Enable mllm api #107

xuechendi · 2024-02-16T22:31:55Z

Purpose of the PR:
Enable MLLM model support in LLM-on-Ray: OpenAI compatible AI support, webui support

Models:
Any huggingface MLLM models, tested with below two

Fuyu-8b: https://huggingface.co/adept/fuyu-8b
Deplot: https://huggingface.co/google/deplot

Config update:

UI example:

Signed-off-by: Xue, Chendi <chendi.xue@intel.com>

carsonwang

Thank you @xuechendi for the work! Can we also add one of the models in the CI?

carsonwang · 2024-02-18T09:03:53Z

examples/inference/api_server_openai/image_query_http_requests.py

+)
+parser.add_argument(
+    "--image_path",
+    default="my_app/test_data/twitter_graph.png",


Can we use a URL to this image here so it can work by default? Can you also update the help message if it can be a local path or a URL.
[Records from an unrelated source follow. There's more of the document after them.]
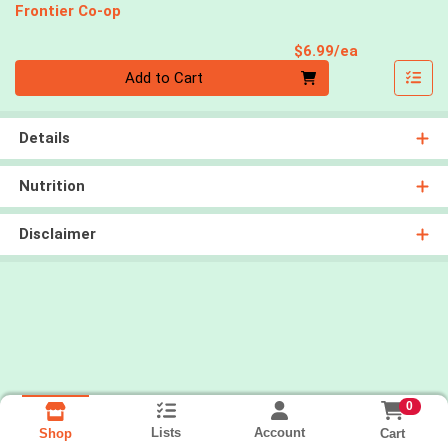
Frontier Co-op
Product Pri
$6.99/ea
Quantity 0
Add to Cart
Details
Nutrition
Disclaimer
0
Lists
Account
Cart
Shop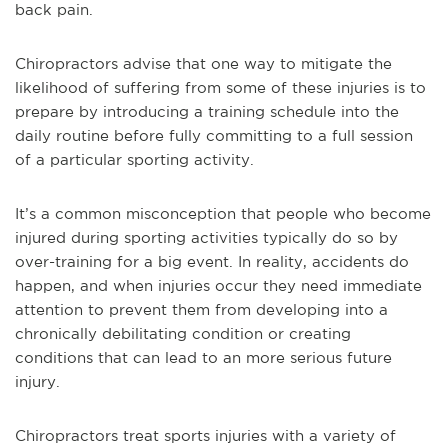
back pain.
Chiropractors advise that one way to mitigate the
likelihood of suffering from some of these injuries is to
prepare by introducing a training schedule into the
daily routine before fully committing to a full session
of a particular sporting activity.
It’s a common misconception that people who become
injured during sporting activities typically do so by
over-training for a big event. In reality, accidents do
happen, and when injuries occur they need immediate
attention to prevent them from developing into a
chronically debilitating condition or creating
conditions that can lead to an more serious future
injury.
Chiropractors treat sports injuries with a variety of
carsonwang · 2024-02-18T09:18:35Z

examples/inference/api_server_openai/image_query_http_requests.py

+    os.environ['WORKDIR'] = os.getcwd()
+
+parser = argparse.ArgumentParser(
+    description="Example script to query with http requests", add_help=True


Update the description to include "image".

carsonwang · 2024-02-18T09:19:53Z

examples/inference/api_server_openai/image_query_http_requests.py

+    "--max_new_tokens", default=128, help="The maximum numbers of tokens to generate"
+)
+parser.add_argument(
+    "--temperature", default=0.2, help="The value used to modulate the next token probabilities"


Any reason to for these default values?

I saw NVIDIA uses these setting in their Fuyu-8b demo on NGC AI Playground

carsonwang · 2024-02-18T09:26:01Z

inference/mllm_predictor.py

+
+            adapt_transformers_to_gaudi()
+        # get correct torch type for loading HF model
+        # torch_dtype = get_torch_dtype(infer_conf, hf_config)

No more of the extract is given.